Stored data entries
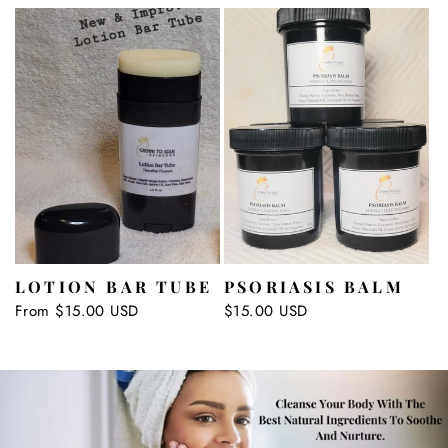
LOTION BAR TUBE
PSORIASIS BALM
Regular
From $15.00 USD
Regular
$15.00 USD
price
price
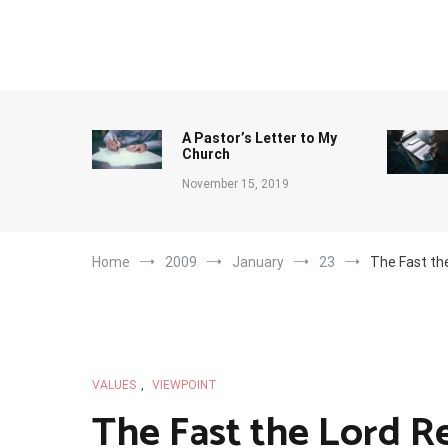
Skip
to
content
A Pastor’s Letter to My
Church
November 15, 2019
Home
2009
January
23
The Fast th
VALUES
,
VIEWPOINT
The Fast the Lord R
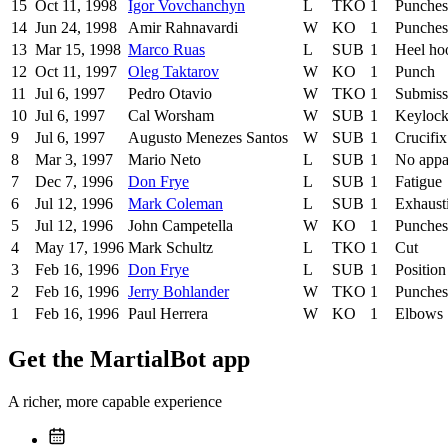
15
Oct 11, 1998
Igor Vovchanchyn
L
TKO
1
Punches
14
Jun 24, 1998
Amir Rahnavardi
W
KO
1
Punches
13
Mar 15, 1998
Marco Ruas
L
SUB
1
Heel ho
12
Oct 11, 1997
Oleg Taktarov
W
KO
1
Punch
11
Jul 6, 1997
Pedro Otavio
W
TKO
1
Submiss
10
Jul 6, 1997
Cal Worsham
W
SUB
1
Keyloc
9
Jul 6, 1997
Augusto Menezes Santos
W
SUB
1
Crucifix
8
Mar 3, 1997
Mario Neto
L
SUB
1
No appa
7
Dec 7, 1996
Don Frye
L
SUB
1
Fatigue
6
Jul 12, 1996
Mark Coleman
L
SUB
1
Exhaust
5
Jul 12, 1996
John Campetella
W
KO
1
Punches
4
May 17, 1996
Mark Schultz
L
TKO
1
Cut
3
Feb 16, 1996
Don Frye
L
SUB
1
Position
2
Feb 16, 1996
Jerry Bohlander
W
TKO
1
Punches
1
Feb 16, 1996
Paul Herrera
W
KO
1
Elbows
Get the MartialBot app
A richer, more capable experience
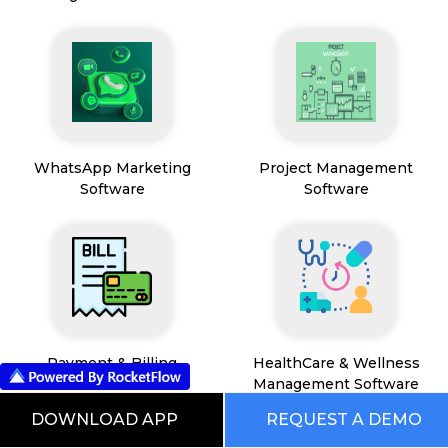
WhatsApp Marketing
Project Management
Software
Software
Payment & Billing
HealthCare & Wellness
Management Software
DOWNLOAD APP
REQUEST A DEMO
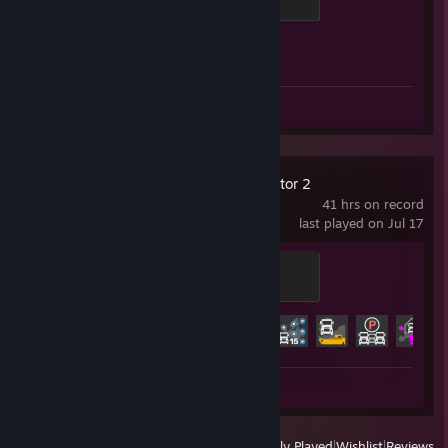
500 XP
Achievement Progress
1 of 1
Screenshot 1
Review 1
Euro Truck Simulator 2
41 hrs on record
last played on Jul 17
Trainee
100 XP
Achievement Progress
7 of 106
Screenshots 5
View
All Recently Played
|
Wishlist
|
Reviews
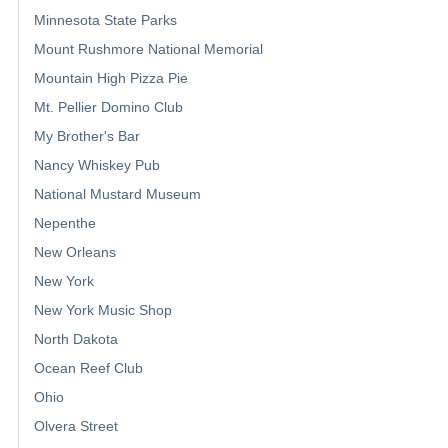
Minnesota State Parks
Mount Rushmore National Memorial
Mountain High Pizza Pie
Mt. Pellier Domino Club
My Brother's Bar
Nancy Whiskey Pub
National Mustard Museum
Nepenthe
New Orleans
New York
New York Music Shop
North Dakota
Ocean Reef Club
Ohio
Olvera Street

---

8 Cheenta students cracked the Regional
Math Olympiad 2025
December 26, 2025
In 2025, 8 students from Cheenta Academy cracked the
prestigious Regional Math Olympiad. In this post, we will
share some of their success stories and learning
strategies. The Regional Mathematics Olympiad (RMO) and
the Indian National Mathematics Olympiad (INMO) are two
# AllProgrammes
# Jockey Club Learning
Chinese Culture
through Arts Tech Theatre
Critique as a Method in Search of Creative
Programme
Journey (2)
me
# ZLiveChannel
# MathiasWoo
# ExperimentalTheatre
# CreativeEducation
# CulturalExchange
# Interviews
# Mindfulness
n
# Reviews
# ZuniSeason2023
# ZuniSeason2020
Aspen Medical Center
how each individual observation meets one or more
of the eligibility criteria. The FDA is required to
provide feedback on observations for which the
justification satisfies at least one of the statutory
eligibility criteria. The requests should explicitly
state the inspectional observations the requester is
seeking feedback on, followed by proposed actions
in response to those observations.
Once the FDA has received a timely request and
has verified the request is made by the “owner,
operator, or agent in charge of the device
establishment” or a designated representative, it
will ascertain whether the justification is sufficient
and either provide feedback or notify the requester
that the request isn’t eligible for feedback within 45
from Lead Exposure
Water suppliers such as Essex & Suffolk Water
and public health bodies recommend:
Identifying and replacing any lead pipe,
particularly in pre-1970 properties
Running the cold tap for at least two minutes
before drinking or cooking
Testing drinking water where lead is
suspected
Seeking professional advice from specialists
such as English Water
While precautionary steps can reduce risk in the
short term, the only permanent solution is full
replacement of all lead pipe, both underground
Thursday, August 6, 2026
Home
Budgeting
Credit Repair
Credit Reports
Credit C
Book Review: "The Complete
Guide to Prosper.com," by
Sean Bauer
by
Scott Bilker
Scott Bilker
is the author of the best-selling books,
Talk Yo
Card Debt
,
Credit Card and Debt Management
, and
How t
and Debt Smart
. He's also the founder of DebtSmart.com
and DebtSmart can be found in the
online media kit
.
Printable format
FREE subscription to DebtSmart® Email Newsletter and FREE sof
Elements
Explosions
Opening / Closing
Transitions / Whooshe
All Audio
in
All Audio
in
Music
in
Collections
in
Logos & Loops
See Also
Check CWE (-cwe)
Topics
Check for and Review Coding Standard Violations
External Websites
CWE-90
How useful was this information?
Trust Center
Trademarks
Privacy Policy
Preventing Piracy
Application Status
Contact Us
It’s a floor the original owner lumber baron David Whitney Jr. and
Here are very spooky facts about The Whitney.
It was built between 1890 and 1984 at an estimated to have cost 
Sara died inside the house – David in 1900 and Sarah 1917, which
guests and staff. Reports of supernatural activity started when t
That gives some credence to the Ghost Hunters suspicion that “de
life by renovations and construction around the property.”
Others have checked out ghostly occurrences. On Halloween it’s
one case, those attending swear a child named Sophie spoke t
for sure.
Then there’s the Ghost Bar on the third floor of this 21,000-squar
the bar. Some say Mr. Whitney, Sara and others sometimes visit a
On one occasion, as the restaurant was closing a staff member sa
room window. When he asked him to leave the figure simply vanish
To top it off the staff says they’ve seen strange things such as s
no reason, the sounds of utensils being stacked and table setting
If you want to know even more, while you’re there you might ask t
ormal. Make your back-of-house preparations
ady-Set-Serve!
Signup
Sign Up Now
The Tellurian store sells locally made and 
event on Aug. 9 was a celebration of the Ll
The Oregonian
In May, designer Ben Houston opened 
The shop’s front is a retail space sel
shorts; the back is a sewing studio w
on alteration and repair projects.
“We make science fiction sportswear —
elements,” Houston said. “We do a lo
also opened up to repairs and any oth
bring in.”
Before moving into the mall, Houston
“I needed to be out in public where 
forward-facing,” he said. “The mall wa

---

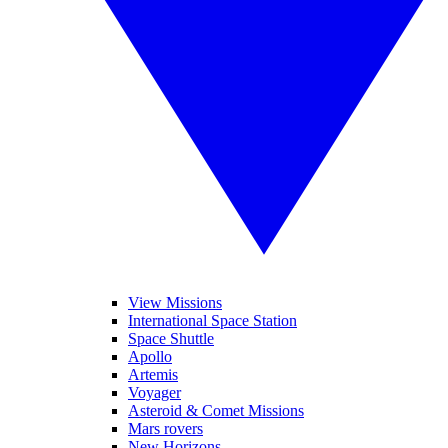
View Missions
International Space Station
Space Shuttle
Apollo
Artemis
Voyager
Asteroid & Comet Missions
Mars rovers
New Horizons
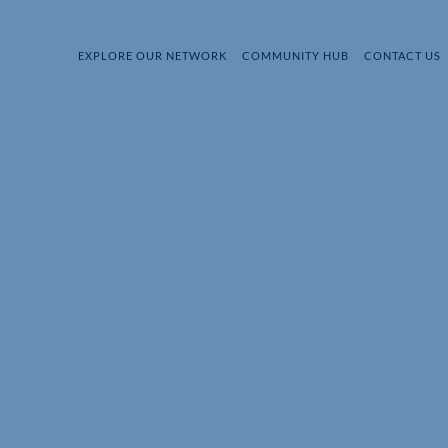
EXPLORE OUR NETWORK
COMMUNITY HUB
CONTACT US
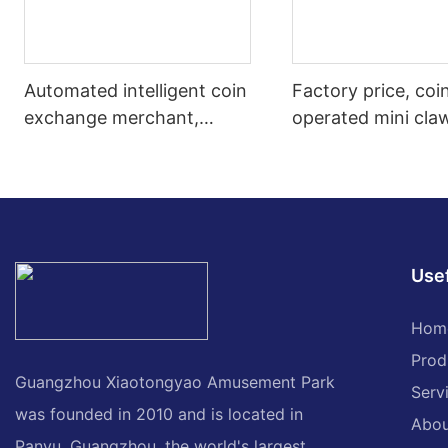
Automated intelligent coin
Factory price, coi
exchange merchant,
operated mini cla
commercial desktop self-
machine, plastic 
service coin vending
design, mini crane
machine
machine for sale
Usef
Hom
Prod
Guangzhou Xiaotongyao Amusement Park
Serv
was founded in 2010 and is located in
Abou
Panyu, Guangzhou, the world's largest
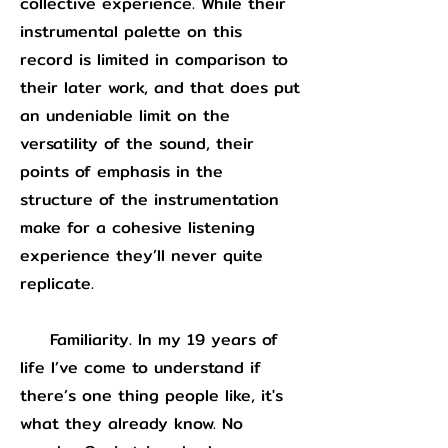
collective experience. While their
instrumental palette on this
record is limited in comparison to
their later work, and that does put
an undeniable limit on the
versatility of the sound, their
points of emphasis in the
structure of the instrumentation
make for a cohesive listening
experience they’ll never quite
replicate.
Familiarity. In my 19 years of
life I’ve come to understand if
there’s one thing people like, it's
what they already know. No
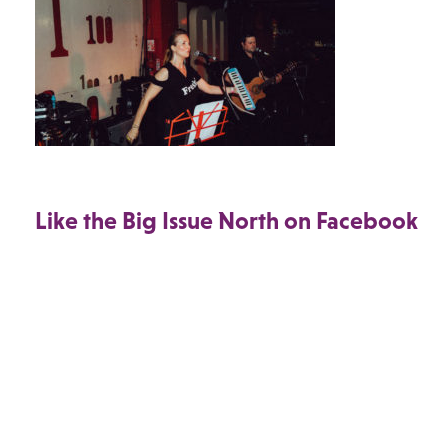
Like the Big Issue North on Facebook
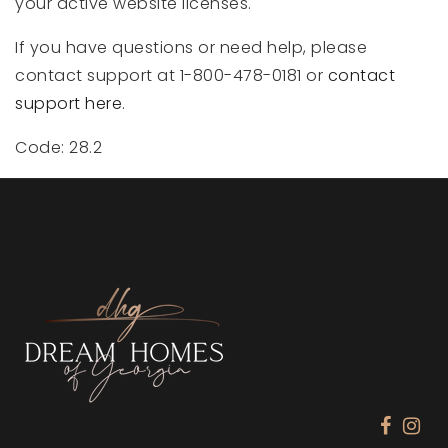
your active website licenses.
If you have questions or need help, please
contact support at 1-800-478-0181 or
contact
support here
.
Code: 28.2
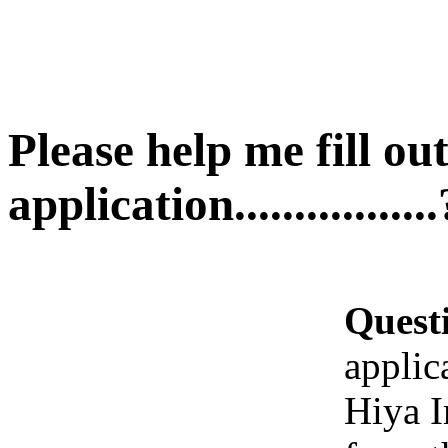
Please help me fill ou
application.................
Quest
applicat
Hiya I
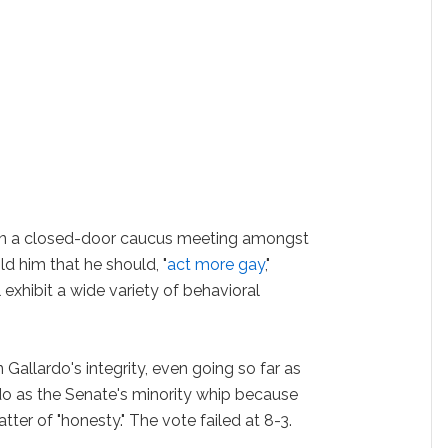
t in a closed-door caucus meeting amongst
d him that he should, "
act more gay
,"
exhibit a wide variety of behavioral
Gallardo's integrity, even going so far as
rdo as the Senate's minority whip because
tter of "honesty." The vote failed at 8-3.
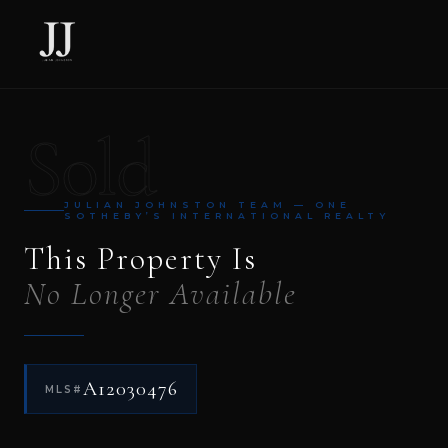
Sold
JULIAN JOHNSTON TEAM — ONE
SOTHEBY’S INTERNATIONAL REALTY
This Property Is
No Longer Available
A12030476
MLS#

*Work to complete*.
Pull out every line of the records above that contains the word "mini".

*Answer space*.
operated mini cla
design, mini crane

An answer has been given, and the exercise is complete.